Objectives: The aim of this study was to describe our experience in the control of active CMV infection following HSCT using two strategies of CMV infection treatment: ganciclovir universal prophylaxis at low doses and pre-emptive therapy with ganciclovir.
Methods: The surveillance was based on the monitoring of antigenaemia (AGM) and on a nested polymerase chain reaction (N-PCR) for the detection of CMV in both strategies. Forty-five recipients with malignant diseases and with a risk for CMV disease received universal prophylaxis (Group A). The non-treated group consisted of 24 patients, most of them with non-malignant diseases who did not receive universal prophylaxis (Group B).

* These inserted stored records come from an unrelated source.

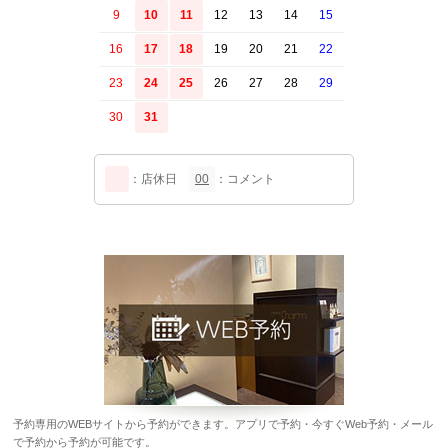
9
10
11
12
13
14
15
16
17
18
19
20
21
22
23
24
25
26
27
28
29
30
31
：店休日
00
：コメント
予約専用のWEBサイトから予約ができます。アプリで予約・今すぐWeb予約・メール
で予約から予約が可能です。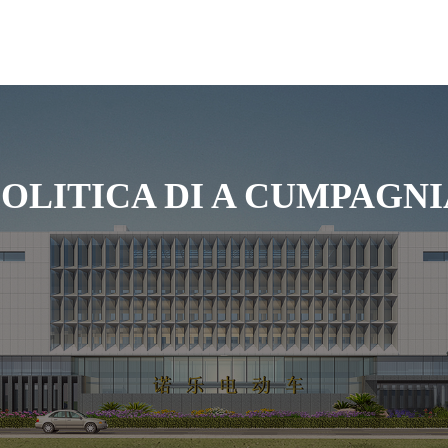
POLITICA DI A CUMPAGNI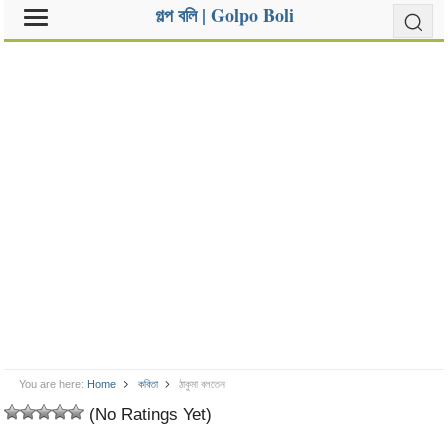
গল্প বলি | Golpo Boli
You are here:
Home
কবিতা
ঠাকুমা বলতেন
(No Ratings Yet)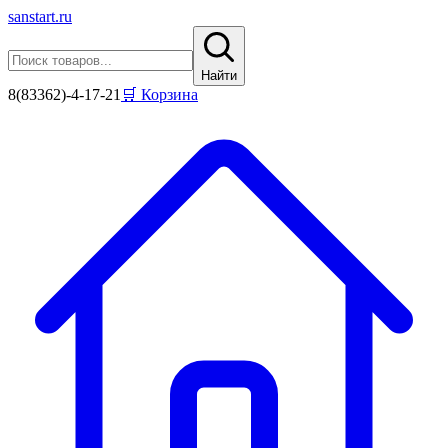
sanstart
.ru
Найти
8(83362)-4-17-21
🛒 Корзина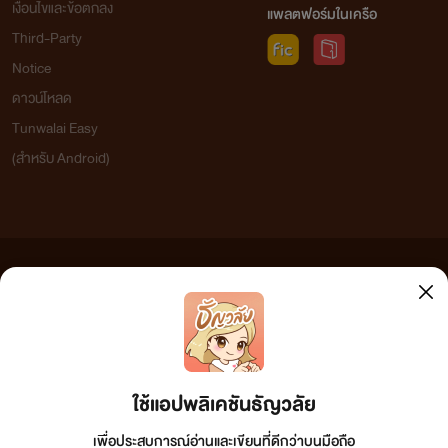
เงื่อนไขและข้อตกลง
แพลตฟอร์มในเครือ
Third-Party
Notice
ดาวน์โหลด
Tunwalai Easy
(สำหรับ Android)
ข้อความที่ท่านได้อ่านจากเว็บไซต์นี้เกิดจากการเขียนโดยสาธารณชนและเผยแพร่โดยอัตโนมัติ ผู้ดูแล
เว็บไซต์แห่งนี้ไม่ได้เห็นด้วยและไม่ขอรับผิดชอบต่อข้อความใดๆ ทั้งสิ้น ดังนั้นผู้อ่านทุกท่านโปรดใช้
วิจารณญาณในการกลั่นกรองด้วยตนเอง และหากท่านพบข้อความใดๆ ที่ขัดต่อกฎหมายและศีลธรรม
กรุณาแจ้งมาที่ tunwalai@ookbee.com เพื่อทีมงานจะได้ดำเนินการในทันที ทั้งนี้ ทางเว็บไซต์ขอสงวน
ลิขสิทธิ์ตามพระราชบัญญัติลิขสิทธิ์ (ฉบับเพิ่มเติม) พ.ศ.2558
ใช้แอปพลิเคชันธัญวลัย
เพื่อประสบการณ์อ่านและเขียนที่ดีกว่าบนมือถือ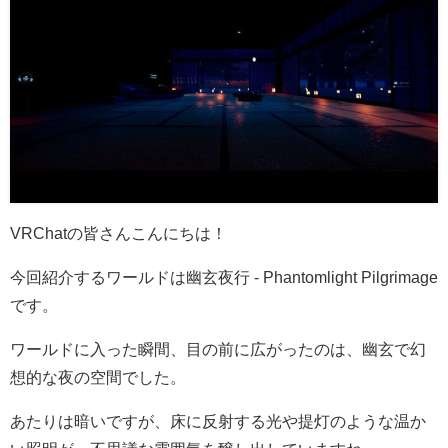
VRChatの皆さんこんにちは！
今回紹介するワールドは幽玄夜行 - Phantomlight Pilgrimage
です。
ワールドに入った瞬間、目の前に広がったのは、幽玄で幻
想的な夜の空間でした。
あたりは暗いですが、床に反射する光や提灯のような温か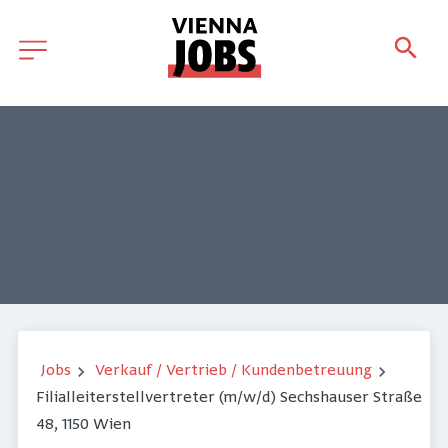
Jobs
Verkauf / Vertrieb / Kundenbetreuung
Filialleiterstellvertreter (m/w/d) Sechshauser Straße
48, 1150 Wien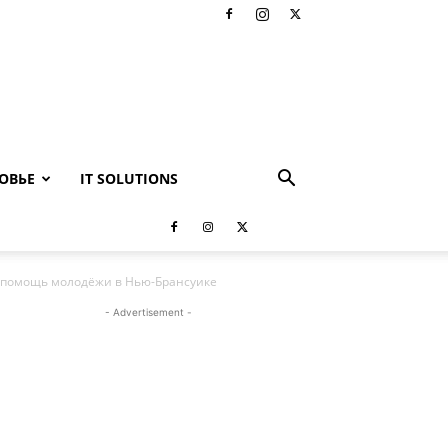
ОВЬЕ
IT SOLUTIONS
 помощь молодёжи в Нью-Брансуике
- Advertisement -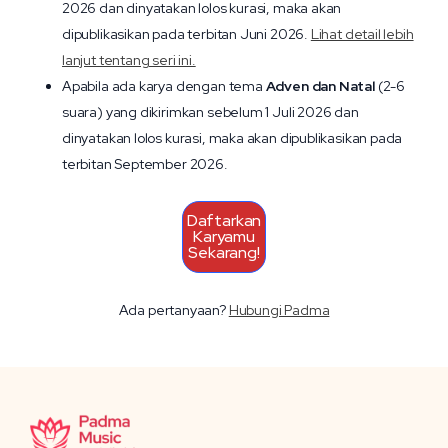
2026 dan dinyatakan lolos kurasi, maka akan
dipublikasikan pada terbitan Juni 2026.
Lihat detail lebih
lanjut tentang seri ini.
Apabila ada karya dengan tema
Adven dan Natal
(2-6
suara) yang dikirimkan sebelum 1 Juli 2026 dan
dinyatakan lolos kurasi, maka akan dipublikasikan pada
terbitan September 2026.
Daftarkan
Karyamu
Sekarang!
Ada pertanyaan?
Hubungi Padma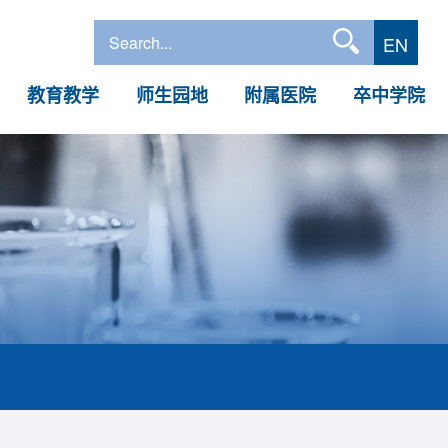
EN
教育教学
师生园地
附属医院
卒中学院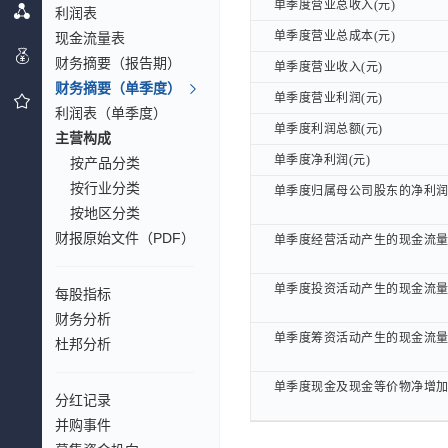
单季度营业总收入(元)
单季度营业总收入(元)
利润表
单季度营业总成本(元)
单季度营业总成本(元)
现金流量表
财务摘要（报告期）
单季度营业收入(元)
单季度营业收入(元)
财务摘要（单季度）
单季度营业利润(元)
单季度营业利润(元)
利润表（单季度）
单季度利润总额(元)
单季度利润总额(元)
主营构成
单季度净利润(元)
单季度净利润(元)
按产品分类
按行业分类
单季度归属母公司股东的净利润(
单季度归属母公司股东的净利润(
按地区分类
财报原始文件（PDF）
单季度经营活动产生的现金流量(
单季度经营活动产生的现金流量(
单季度投资活动产生的现金流量(
单季度投资活动产生的现金流量(
每股指标
财务分析
单季度筹资活动产生的现金流量(
单季度筹资活动产生的现金流量(
杜邦分析
单季度现金及现金等价物净增加(
单季度现金及现金等价物净增加(
分红记录
并购事件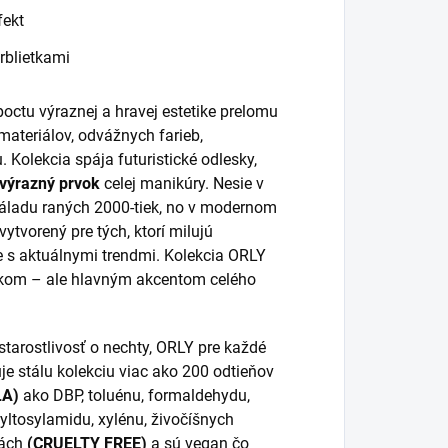
fekt
rblietkami
poctu výraznej a hravej estetike prelomu
 materiálov, odvážnych farieb,
 Kolekcia spája futuristické odlesky,
výrazný prvok
celej manikúry. Nesie v
 náladu raných 2000-tiek, no v modernom
ytvorený pre tých, ktorí milujú
e s aktuálnymi trendmi. Kolekcia ORLY
lnkom
–
ale hlavným akcentom celého
tarostlivosť o nechty, ORLY pre každé
je stálu kolekciu viac ako 200 odtieňov
LA)
ako DBP, toluénu, formaldehydu,
tyltosylamidu, xylénu, živočíšnych
tách
(CRUELTY FREE)
a sú vegan čo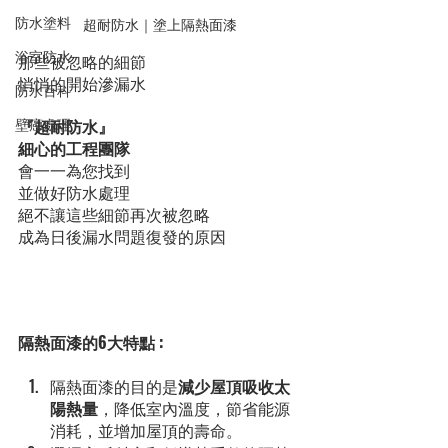
防水塗料
超耐防水｜塗上隔熱面漆
浴室防水
那些被忽略的細節
悄悄的開始滲漏水
防水百科
壁癌處理
『超耐防水』
細心的工程團隊
會一一為您找到
並做好防水處理
絕不讓這些細節再次被忽略
成為日後漏水問題復發的原因
隔熱面漆的6大特點 :
隔熱面漆的目的是
減少屋頂吸收太
陽熱量
，降低室內溫度，節省能源
消耗，並增加屋頂的壽命。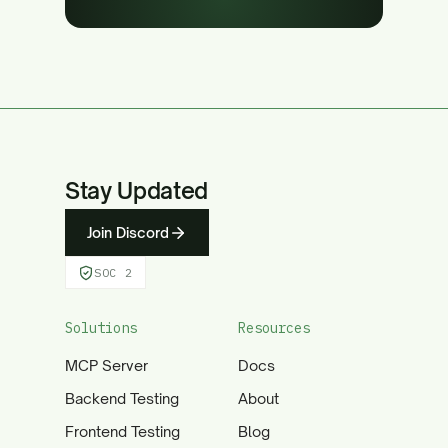
Stay Updated
Join Discord
SOC 2
Solutions
Resources
MCP Server
Docs
Backend Testing
About
Frontend Testing
Blog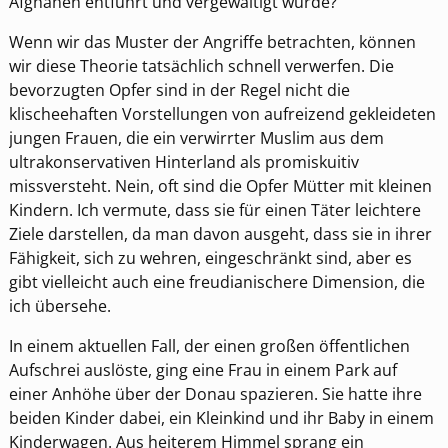
Afghanen entführt und vergewaltigt wurde?
Wenn wir das Muster der Angriffe betrachten, können
wir diese Theorie tatsächlich schnell verwerfen. Die
bevorzugten Opfer sind in der Regel nicht die
klischeehaften Vorstellungen von aufreizend gekleideten
jungen Frauen, die ein verwirrter Muslim aus dem
ultrakonservativen Hinterland als promiskuitiv
missversteht. Nein, oft sind die Opfer Mütter mit kleinen
Kindern. Ich vermute, dass sie für einen Täter leichtere
Ziele darstellen, da man davon ausgeht, dass sie in ihrer
Fähigkeit, sich zu wehren, eingeschränkt sind, aber es
gibt vielleicht auch eine freudianischere Dimension, die
ich übersehe.
In einem aktuellen Fall, der einen großen öffentlichen
Aufschrei auslöste, ging eine Frau in einem Park auf
einer Anhöhe über der Donau spazieren. Sie hatte ihre
beiden Kinder dabei, ein Kleinkind und ihr Baby in einem
Kinderwagen. Aus heiterem Himmel sprang ein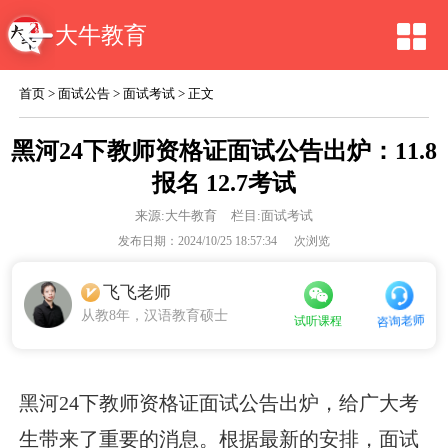
大牛教育
首页
>
面试公告
>
面试考试
> 正文
黑河24下教师资格证面试公告出炉：11.8
报名 12.7考试
来源:
大牛教育
栏目:面试考试
发布日期：2024/10/25 18:57:34
次浏览
飞飞老师
从教8年，汉语教育硕士
咨询老师
试听课程
黑河24下教师资格证面试公告出炉，给广大考
生带来了重要的消息。根据最新的安排，面试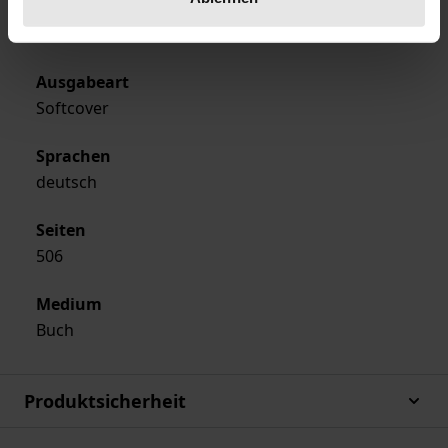
Verlag
Nomos
Ausgabeart
Softcover
Sprachen
deutsch
Seiten
506
Medium
Buch
Produktsicherheit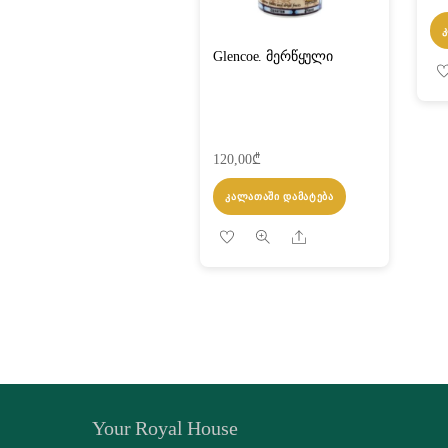
Glencoe. მერწყული
120,00
₾
ᲙᲐᲚᲐᲗᲐᲨᲘ ᲓᲐᲛᲐᲢᲔᲑᲐ
Share
Your Royal House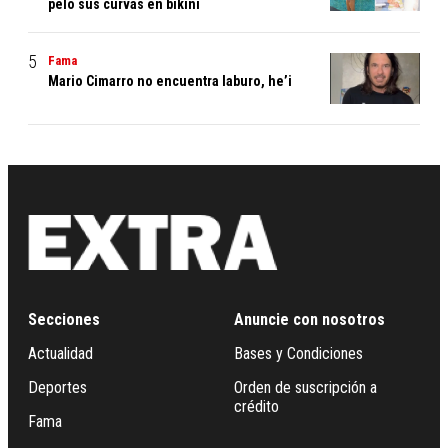
peló sus curvas en bikini
Fama
Mario Cimarro no encuentra laburo, he’i
Secciones
Anuncie con nosotros
Actualidad
Bases y Condiciones
Deportes
Orden de suscripción a
crédito
Fama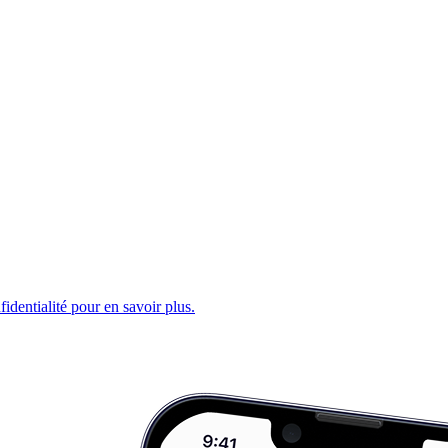
fidentialité pour en savoir plus.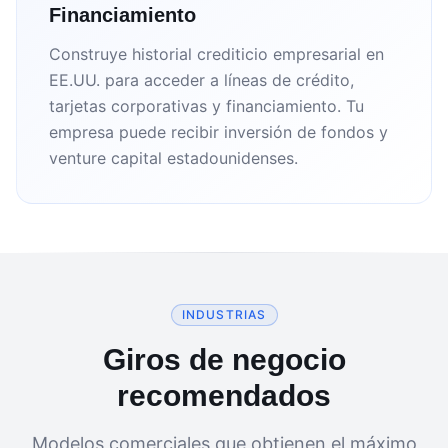
Financiamiento
Construye historial crediticio empresarial en
EE.UU. para acceder a líneas de crédito,
tarjetas corporativas y financiamiento. Tu
empresa puede recibir inversión de fondos y
venture capital estadounidenses.
INDUSTRIAS
Giros de negocio
recomendados
Modelos comerciales que obtienen el máximo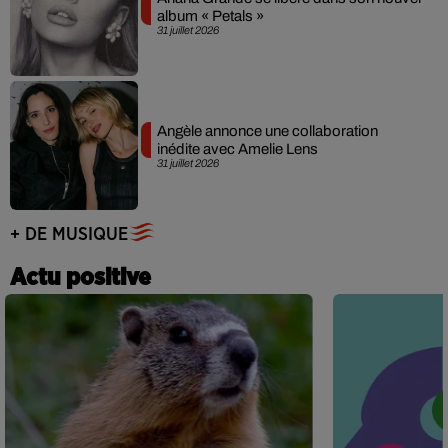
album « Petals »
31 juillet 2026
Angèle annonce une collaboration
inédite avec Amelie Lens
31 juillet 2026
+ DE MUSIQUE
Actu positive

Results: In Group A, the incidence of positive AGM was 51%, with a positive PCR of 68.9%. In Group B, the AGM positivity was 66.7% and that of N-PCR was 66.7%. CMV disease occurred in 6/55 patients (10.9%), with 2/36 (5.5%) from Group A and 4/19 (21%) from Group B. Two of these six patients (33.3%) died of CMV disease.
Conclusions: Our result suggests that AGM and N-PCR can be used as markers for assessing the monitoring and the introduction pre-emptive therapy. This approach could prove to be more cost-effective than ganciclovir universal prophylaxis for treating CMV infection.